Yikes! Strike two. Real people? Oh, man! The father who strongly knows his 10 year old can and should be with him in the woods, isn’t a real person? My guess is Mr. Kreitlow never walked in the woods, say nothing about hunted. Hunting heritage is huge in Wisconsin and other states. Sorry, Mr. Kreitlow, this bill impacts a lot of real people in Wisconsin. Are you sure you want to be a Senator from Wisconsin?

But he gives it another shot. Afterall, he’s got one more strike but he may not get another at bat in this ballgame. He says there is no consistency – I think refering to state government in passing laws. Read this.

“It’s ironic, really, that the very same week they’re taking up the bill about requiring booster seats for children until their 8 years old, they’re also talking about lowering the hunting age to eight,” says Kreitlow. “What they’re saying is that in order to be safe, a child has to stay in a booster seat until they are 8 years old, and then we’re going to turn around and send them into the woods with a loaded gun. Where’s the consistency there?”
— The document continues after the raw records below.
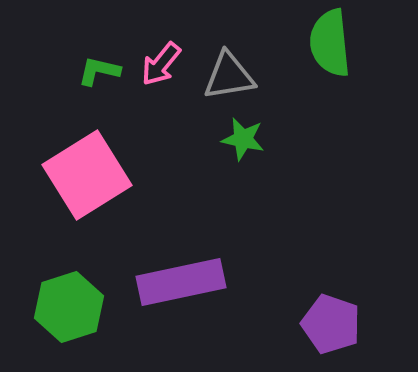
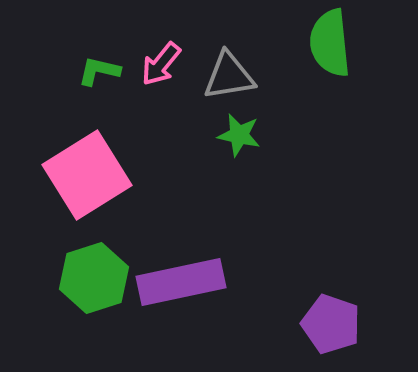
green star: moved 4 px left, 4 px up
green hexagon: moved 25 px right, 29 px up
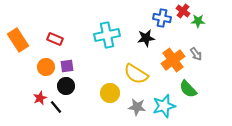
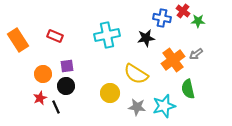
red rectangle: moved 3 px up
gray arrow: rotated 88 degrees clockwise
orange circle: moved 3 px left, 7 px down
green semicircle: rotated 30 degrees clockwise
black line: rotated 16 degrees clockwise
If all of Wisconsin was that stupid, I would have to agree. I happen to know one person from Wisconsin and I think they are smart enough to know not to vote for Kreitlow. There is quite a bit of difference between riding in a car and going hunting with dad. I’ll go hunting with anybody’s dad before I’d ride in a car with my dad – much safer.

Of course Kreitlow’s true colors come shining through loud and clear when he inflames his statement with rhetoric saying that this bill would send an 8-year old kid into the woods with a loaded rifle.

It is obvious Mr. Kreitlow is one of those who doesn’t think his constituancy is smart enough to raise their kids the way they see fit. He doesn’t understand the real people of Wisconsin and he is sending the message to his voters that unless he has an issue that he feels strongly about, it is not worth pursuing.

My point is this. Hunting, fishing, trapping and all related matters, are all very important, high impacting issues in Wisconsin. Unless Mr. Kreitlow’s Senate District seat doesn’t go beyond the bounds of the steel city, he doesn’t have a chance in hell at getting elected.

Tom Remington

*update* As soon as I finished this piece, I realized that the same newspaper that wrote the article also has an editorial supporting Kreitlow’s point of view along with a few other inflammatory comments.